[Stored data entries]
####################
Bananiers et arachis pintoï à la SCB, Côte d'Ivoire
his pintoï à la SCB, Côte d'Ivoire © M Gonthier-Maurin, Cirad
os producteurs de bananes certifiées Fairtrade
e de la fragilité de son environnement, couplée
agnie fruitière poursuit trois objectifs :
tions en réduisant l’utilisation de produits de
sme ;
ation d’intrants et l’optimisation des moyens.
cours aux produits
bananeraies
####################
• [Work item]: Starting at the line that contains "e de la fragilité", return every line through the last one above, exactly as written.

• [Response area]:
e de la fragilité de son environnement, couplée
agnie fruitière poursuit trois objectifs :
tions en réduisant l’utilisation de produits de
sme ;
ation d’intrants et l’optimisation des moyens.
cours aux produits
bananeraies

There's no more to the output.